Run Gene Quality Control (QC) function

Usage

run_RefGeneQC(
  ASE_df,
  XCI_ref,
  SNP_DETECTION_DP = 30,
  SNP_DETECTION_MAF = 0.1,
  SAMPLE_NUM_THR = 3,
  HE_allele_cell_number_THR = 50,
  QC_total_allele_THR = 10
)

Arguments

ASE_df

A dataframe (tibble) containing single-cell allele-specific expression (scASE) data for all samples. This dataframe should have the following columns:

  • SNP_ID: SNP identifier

  • POS: Genomic position of the SNP (GRCh38)

  • REF: Reference allele of the SNP A,T,G,C

  • ALT: Alternative allele of the SNP A,T,G,C

  • cell_barcode: Cell barcode

  • REFcount: Allelic expression of the reference allele

  • ALTcount: Allelic expression of the alternative allele

  • OTHcount: Allelic expression of the other allele

  • Sample_ID: Sample ID

  • Gene: Gene annotated to the SNP

XCI_ref

A dataframe (tibble) containing X chromosome inactivation status.
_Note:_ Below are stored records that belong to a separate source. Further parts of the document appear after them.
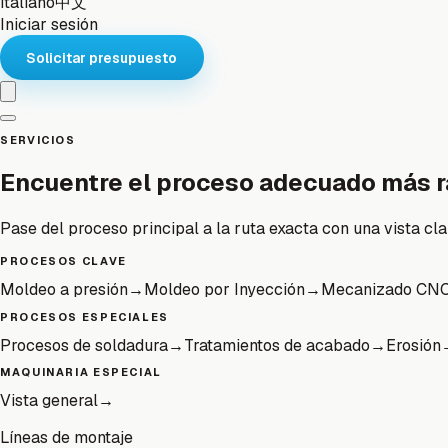
Italiano
中文
Iniciar sesión
Solicitar presupuesto
SERVICIOS
Encuentre el proceso adecuado más r
Pase del proceso principal a la ruta exacta con una vista cla
PROCESOS CLAVE
Moldeo a presión
→
Moldeo por Inyección
→
Mecanizado CN
PROCESOS ESPECIALES
Procesos de soldadura
→
Tratamientos de acabado
→
Erosión
MAQUINARIA ESPECIAL
Vista general
→
Líneas de montaje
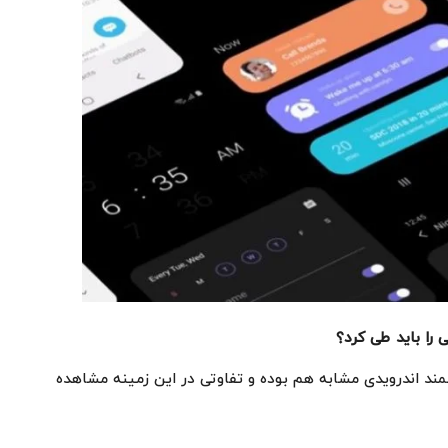
 را باید طی کرد؟
ند اندرویدی مشابه هم بوده و تفاوتی در این زمینه مشاهده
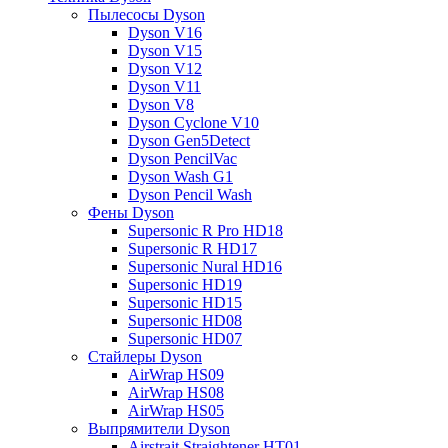
Пылесосы Dyson
Dyson V16
Dyson V15
Dyson V12
Dyson V11
Dyson V8
Dyson Cyclone V10
Dyson Gen5Detect
Dyson PencilVac
Dyson Wash G1
Dyson Pencil Wash
Фены Dyson
Supersonic R Pro HD18
Supersonic R HD17
Supersonic Nural HD16
Supersonic HD19
Supersonic HD15
Supersonic HD08
Supersonic HD07
Стайлеры Dyson
AirWrap HS09
AirWrap HS08
AirWrap HS05
Выпрямители Dyson
Airstrait Straightener HT01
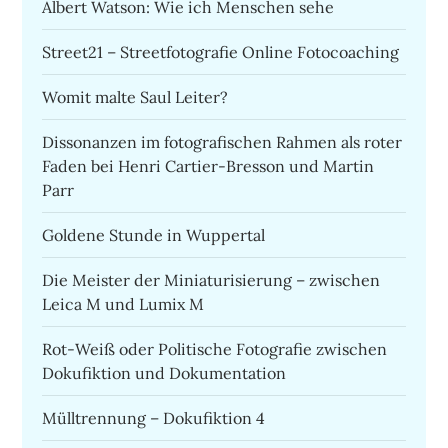
Albert Watson: Wie ich Menschen sehe
Street21 – Streetfotografie Online Fotocoaching
Womit malte Saul Leiter?
Dissonanzen im fotografischen Rahmen als roter
Faden bei Henri Cartier-Bresson und Martin
Parr
Goldene Stunde in Wuppertal
Die Meister der Miniaturisierung – zwischen
Leica M und Lumix M
Rot-Weiß oder Politische Fotografie zwischen
Dokufiktion und Dokumentation
Mülltrennung – Dokufiktion 4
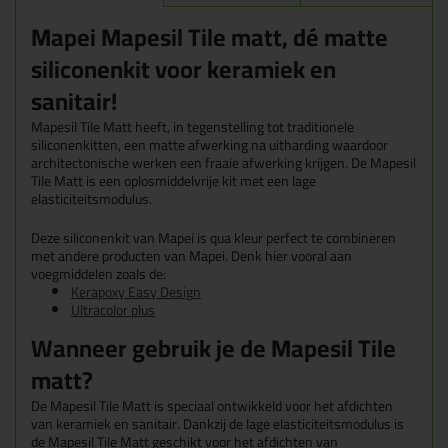
Mapei Mapesil Tile matt, dé matte
siliconenkit voor keramiek en
sanitair!
Mapesil Tile Matt heeft, in tegenstelling tot traditionele
siliconenkitten, een matte afwerking na uitharding waardoor
architectonische werken een fraaie afwerking krijgen. De Mapesil
Tile Matt is een oplosmiddelvrije kit met een lage
elasticiteitsmodulus.
Deze siliconenkit van Mapei is qua kleur perfect te combineren
met andere producten van Mapei. Denk hier vooral aan
voegmiddelen zoals de:
Kerapoxy Easy Design
Ultracolor plus
Wanneer gebruik je de Mapesil Tile
matt?
De Mapesil Tile Matt is speciaal ontwikkeld voor het afdichten
van keramiek en sanitair. Dankzij de lage elasticiteitsmodulus is
de Mapesil Tile Matt geschikt voor het afdichten van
This dataframe should have the following two columns:

  • Gene: Gene name

  • XCI_status: XCI status escape, variable, inactive

SNP_DETECTION_DP

Threshold for the total allele count (depth) of the SNP in the scASE data. SNP–Sample pairs with a total allele count of at least "SNP_DETECTION_DP" are used for the analysis. Default: 30.

SNP_DETECTION_MAF

Threshold for the minor allele count of the scASE data. SNP–Sample pairs with a minor allele ratio between "SNP_DETECTION_MAF" and "1 - SNP_DETECTION_MAF" are used for the analysis. Default: 0.1.

SAMPLE_NUM_THR

Threshold for the sample size used in the calculation of the ratio of expression from Xi. Genes evaluated in at least SAMPLE_NUM_THR samples are used for the calculation of the ratio of expression from Xi. Default: 3.

HE_allele_cell_number_THR

Threshold for the number of cells expressing reference SNPs. Candidate reference SNPs expressed in at least "HE_allele_cell_number_THR" cells are used for the analysis. Default: 50.

QC_total_allele_THR

Threshold for the total allele count (depth) of the SNP used for calculating the ratio of expression from Xi. Note that this count is calculated with cells successfully assigned to the group based on the inactivated X chromosome. This filter is applied in the final step of scLinax and differs from "SNP_DETECTION_DP". Default: 10.

Value

A dataframe (tibble) with the following columns:

  • Gene: Gene name

  • Mean_AR_target, SD_AR_target: Mean and standard deviation of the ratio of expression from Xi across other candidate reference genes when the SNPs on the gene were used as references

  • Mean_AR_reference, SD_AR_reference: Mean and standard deviation of the ratio of expression from Xi for the gene when SNPs on other candidate reference genes were used as references

  • Mean_Total_allele_target, SD_Total_allele_target: Mean and standard deviation of the total allele count across data points when calculating the ARs defined above for target.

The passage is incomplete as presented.